Sì, l'esperienza cristiana sarebbe giunta al capolinea e, perduta la sua originale spinta propulsiva e quell'odiosa pretesa di portare nel mondo l'annuncio della verità, sarebbe pronta a trasformarsi in altro. C'è chi dice che - finite tutte le ideologie che facevano da collante alla società - diverrà una sorta di religione civile per il mondo occidentale e chi la considera ormai solo un ricco deposito da cui trarre indicazioni convenienti dal punto di vista della morale individuale e collettiva.
In entrambi i casi assisteremmo al delinearsi di un cristianesimo senza fede, senza più nessuna esperienza attuale di eccezionalità, con un Cristo ridotto a geniale fondatore di una filosofia morale o a suggestivo personaggio del passato. Insomma, un cristianesimo di superficie, un'apparenza di realtà, qualcosa "dalle nuvole in su".

Sorgono due interrogativi: è proprio vero che la fede è scomparsa?
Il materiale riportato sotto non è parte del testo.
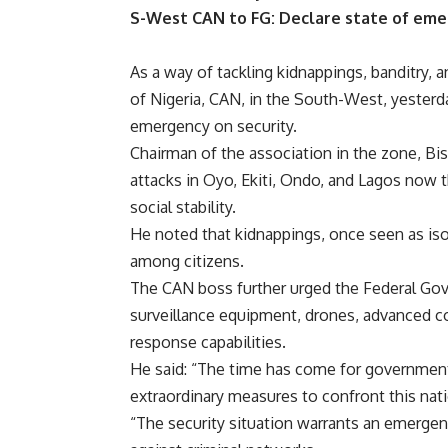
S-West CAN to FG: Declare state of eme
As a way of tackling kidnappings, banditry, 
of Nigeria, CAN, in the South-West, yesterd
emergency on security.
Chairman of the association in the zone, Bi
attacks in Oyo, Ekiti, Ondo, and Lagos now
social stability.
He noted that kidnappings, once seen as isol
among citizens.
The CAN boss further urged the Federal Go
surveillance equipment, drones, advanced c
response capabilities.
He said: “The time has come for government
extraordinary measures to confront this nat
“The security situation warrants an emergen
E perché mai i signori delle prime pagine si appassionano così tanto alle sorti del cristianesimo?
Suggeriamo due risposte.
Oggi più che mai pare attuale la grave domanda di Gesù nel Vangelo: «Quando il Figlio dell'Uomo tornerà, troverà ancora fede sulla terra?». È vero, anche oggi un uomo che abbia fede cattolica deve combattere contro ogni sorta di attacco esterno e contro ogni subdolo fraintendimento anche all'interno, cioè da parte di taluni tra coloro che addirittura dovrebbero essere maestri della fede. Ma Cristo stesso ha posto i termini definitivi della sua presenza nel mondo e nella storia, e quindi della sua pretesa: «Dove due o tre si incontreranno nel mio nome».

Questo continuo generarsi di un popolo che si riconosce unito dalla scoperta della proposta umanamente eccezionale di Cristo è un fenomeno che probabilmente sfugge ai cosiddetti osservatori. Ma è un fatto anche oggi, magari statisticamente minuscolo e però reale: una «entità etnica sui generis», per dirla con Paolo VI. Fu minuscolo anche all'inizio.
La fede non coincide coi confini sociologici di un fenomeno soggettivo, e nemmeno con quelli labilissimi di una presunta moralità osservata dalla persona o da un gruppo. La fede si gioca tutta in quell'attimo che san Pietro e, dopo di lui e come lui fino a noi, uomini di ogni tempo hanno vissuto: «Sì, Signore, tu lo sai che ti amo».
Con il cuore gonfio di contraddizioni e con la vita segnata oggi come duemila anni fa, c'è chi riconosce in quell'Uomo eccezionale qualcosa che, evidentemente, merita stima e compie ogni desiderio.

PS. A proposito della curiosità del cristianesimo. Non sarà che quei nostri acculturati professori osservatori avvertano, proprio nel momento stesso in cui presumono di bloccarlo, una nostalgia - infinita come quella di tutto l'uomo moderno - per un avvenimento, un volto, della cui eccezionalità la figura commovente di questo Papa è segno tenace? E magari escludono questo per preconcetto.